§ Data extracts
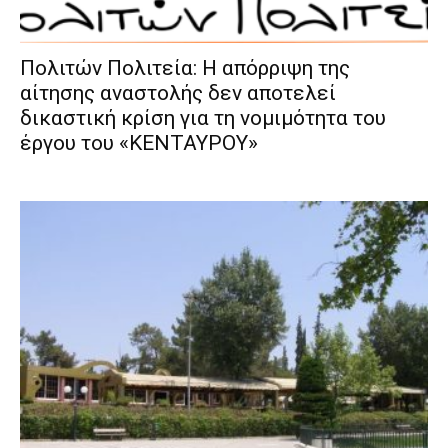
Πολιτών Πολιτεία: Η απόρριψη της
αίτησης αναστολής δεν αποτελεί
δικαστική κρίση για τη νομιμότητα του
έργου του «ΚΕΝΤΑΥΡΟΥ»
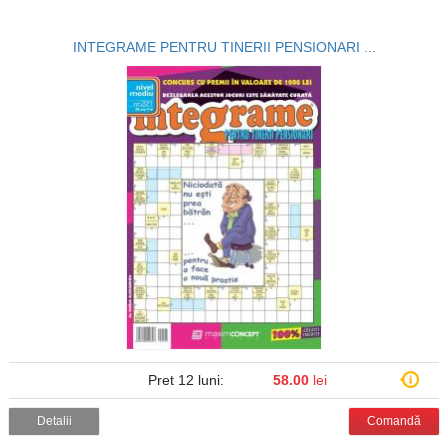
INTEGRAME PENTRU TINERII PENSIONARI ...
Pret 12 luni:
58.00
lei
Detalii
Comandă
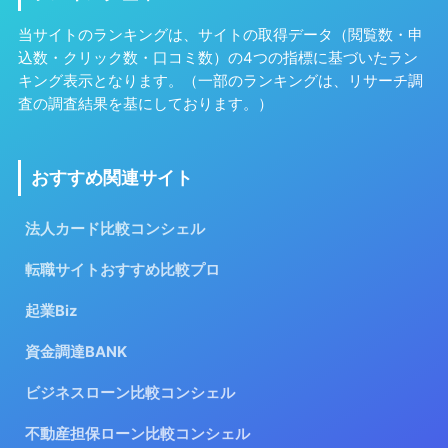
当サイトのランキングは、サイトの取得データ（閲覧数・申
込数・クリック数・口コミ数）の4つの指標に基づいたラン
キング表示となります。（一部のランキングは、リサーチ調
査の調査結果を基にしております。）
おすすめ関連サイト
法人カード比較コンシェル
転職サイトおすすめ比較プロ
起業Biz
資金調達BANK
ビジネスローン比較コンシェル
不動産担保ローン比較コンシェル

...

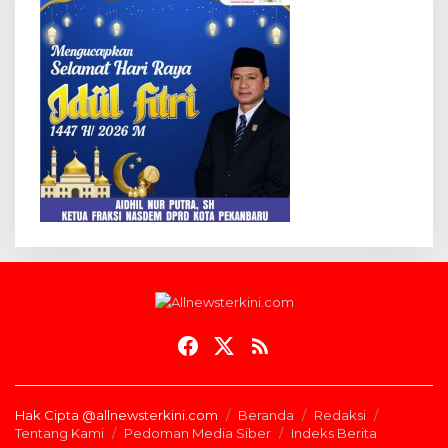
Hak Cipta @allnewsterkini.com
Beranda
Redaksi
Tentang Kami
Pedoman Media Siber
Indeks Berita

§ Problem requirements
Using the data above, print only the lines starting at the one with "Πολιτών Πολιτεία: Η απόρριψη της" and ending at the one with "不動産担保ローン比較コンシェル", exactly as they stand, minus the pictures.

§ The answer
Πολιτών Πολιτεία: Η απόρριψη της
αίτησης αναστολής δεν αποτελεί
δικαστική κρίση για τη νομιμότητα του
έργου του «ΚΕΝΤΑΥΡΟΥ»
INTEGRAME PENTRU TINERII PENSIONARI ...
Pret 12 luni:
58.00
lei
Detalii
Comandă
当サイトのランキングは、サイトの取得データ（閲覧数・申
込数・クリック数・口コミ数）の4つの指標に基づいたラン
キング表示となります。（一部のランキングは、リサーチ調
査の調査結果を基にしております。）
おすすめ関連サイト
法人カード比較コンシェル
転職サイトおすすめ比較プロ
起業Biz
資金調達BANK
ビジネスローン比較コンシェル
不動産担保ローン比較コンシェル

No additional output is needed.